Aberdeen council chiefs will write to the Scottish government asking for business relief on “disastrous” new property rate measures.
Non-domestic rates will rocket at a number of businesses across the north-east due to changes to the rateable values (RV) on buildings.
The increases are the result of new RVs which take effect from April. RVs are the base figure used to calculate rates, with other factors affecting the final figure.
The changes have proved controversial, particularly among the north-east’s business community as the figures are based on property prices from April 2015- when the commercial property in and around the city remained at “the top of the market”, before it fully adjusted to the slump in oil prices.
Apple’s store in Union Square shopping centre in Aberdeen is facing a whopping rise in its business rates after its RV increased by £200,000 to £350,000.
Now, the council’s finance convener Willie Young will write to the finance secretary Derek Mackay to either put off implementing the new rates or only have a slight increase.

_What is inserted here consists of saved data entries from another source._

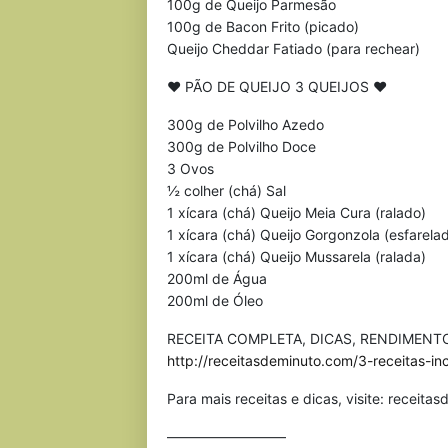
100g de Queijo Parmesão
100g de Bacon Frito (picado)
Queijo Cheddar Fatiado (para rechear)
♥ PÃO DE QUEIJO 3 QUEIJOS ♥
300g de Polvilho Azedo
300g de Polvilho Doce
3 Ovos
½ colher (chá) Sal
1 xícara (chá) Queijo Meia Cura (ralado)
1 xícara (chá) Queijo Gorgonzola (esfarela
1 xícara (chá) Queijo Mussarela (ralada)
200ml de Água
200ml de Óleo
RECEITA COMPLETA, DICAS, RENDIMENTO
http://receitasdeminuto.com/3-receitas-in
Para mais receitas e dicas, visite: receit
————————–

He said: “It is shortsighted of the SNP Scottish Government to hammer businesses in Aberdeen and the north- east with absurd increases in business rates, because if companies which serve the oil industry close or move elsewhere in the world many jobs will be lost and our economy will suffer.”
Aberdeen based Mr Shearer said this month that a delay in the rates, which has been implemented by the Westminster government in England and Wales, is the only solution.
He said: “Seriously, this will mean bulldozing buildings in Aberdeen and lots and lots of firms going out of business. It is going to be catastrophic.”
But a Scottish Government spokeswoman said local government had powers to solve the problems.
She said: “Rating valuation is undertaken by independent assessors, funded by local councils, not the Scottish Government.
“It is for councils to apply rates reductions, on top of existing statutory relief, as they see fit. Individual business rate payers can, of course, appeal their valuation if they feel it is incorrect.
“The Scottish Government announced a package of action to reduce business rates as part of the budget.
“The Small Business Bonus Scheme will be expanded from 2017 to lift 100,000 properties out of rates completely, 8,000 business properties will no longer pay the Large Business Supplement and the overall business rates poundage – the core tax rate that applies to the rateable value of business properties – will be cut by 3.7% to 46.6p.”